#Introduction + Problem Definition
The data that is used for this coursework is a dataset about the bike rentals for a bike sharing system between 2011 and 2012 which allows users to rent a bike and return them to particular station. Whilst there are multiple systems out there they have many real world benefits and applications, the data that can be (and has been) collected can be used analyse the conditions for which people will rent these systems bikes.

In this instance of the dataset, one group of columns/attributes that has been collected is the number of bike rentals as well as the total number of rentals split by the type of renter (a casual user or a member for the system).

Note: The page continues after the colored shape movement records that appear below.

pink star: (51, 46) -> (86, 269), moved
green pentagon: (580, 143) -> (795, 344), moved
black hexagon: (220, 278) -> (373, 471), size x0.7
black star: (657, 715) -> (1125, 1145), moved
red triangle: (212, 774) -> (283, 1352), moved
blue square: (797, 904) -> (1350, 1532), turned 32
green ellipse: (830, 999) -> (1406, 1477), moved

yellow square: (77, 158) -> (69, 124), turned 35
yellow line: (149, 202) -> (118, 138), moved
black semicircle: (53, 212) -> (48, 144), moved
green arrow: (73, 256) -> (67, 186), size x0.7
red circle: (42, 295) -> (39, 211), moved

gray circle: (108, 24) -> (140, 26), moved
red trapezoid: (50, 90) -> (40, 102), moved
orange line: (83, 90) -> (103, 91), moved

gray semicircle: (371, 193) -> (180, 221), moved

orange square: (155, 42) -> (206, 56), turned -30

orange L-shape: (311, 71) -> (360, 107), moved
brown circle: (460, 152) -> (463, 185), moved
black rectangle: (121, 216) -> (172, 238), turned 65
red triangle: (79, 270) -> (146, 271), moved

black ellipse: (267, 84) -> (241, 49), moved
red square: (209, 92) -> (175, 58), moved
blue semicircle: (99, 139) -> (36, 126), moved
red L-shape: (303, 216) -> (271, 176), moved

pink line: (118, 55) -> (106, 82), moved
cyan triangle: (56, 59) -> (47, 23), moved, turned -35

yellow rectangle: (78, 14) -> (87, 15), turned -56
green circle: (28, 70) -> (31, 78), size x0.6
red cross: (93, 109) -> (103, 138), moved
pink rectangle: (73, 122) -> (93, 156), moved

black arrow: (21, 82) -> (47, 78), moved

This information alongside the day and hour columns allows the analyst to identify the peak rental times of the bikes and allows for the analyst to forecast the number of bikes in use at a given time.

Beyond the season, date, year, month and hours, the dataset also contains the information on whether it is a working day, weekday or a holiday or not. This allows for an extra level of exploration for the analyst as they can focus on a particular kind of day as well as having another dimension to analyse the peak times.

The dataset also contains information on the type of weather for the particular day and hour. Furthermore it contains information about the normalized temperature (as well as the temperature it feels like both in celsius), humidity and windspeed. These columns allow for the analyst to explore the affects of the weather on the number of bike rentals.

The prediction of the number of bike rentals is a regression problem because the models the make the predictions are identifying the relationships between the input variables and the target variable (bike rentals). This relationship is used to predict the number of bike rentals using the given linear equation (Linear Regression) or conditions (Decision Tree) of the model.

The question that is being asked is how the 2 temperatures, whether it is a holiday or working day, whether or not it is a peak rental time or whether it is the night time. 

#Data Ingestion + Importing Libraries
Import the necessary libraries and mount the notebook on the google drive containing the data.

In [None]:
import numpy as np
import math
import pandas as pd
import sklearn.preprocessing
from sklearn.model_selection import GridSearchCV
from sklearn.linear_model import Lasso
from sklearn.tree import DecisionTreeClassifier
from sklearn.metrics import mean_squared_error as mse
from google.colab import drive
drive.mount('/content/gdrive/')
path = "/content/gdrive/My Drive/DW_data/"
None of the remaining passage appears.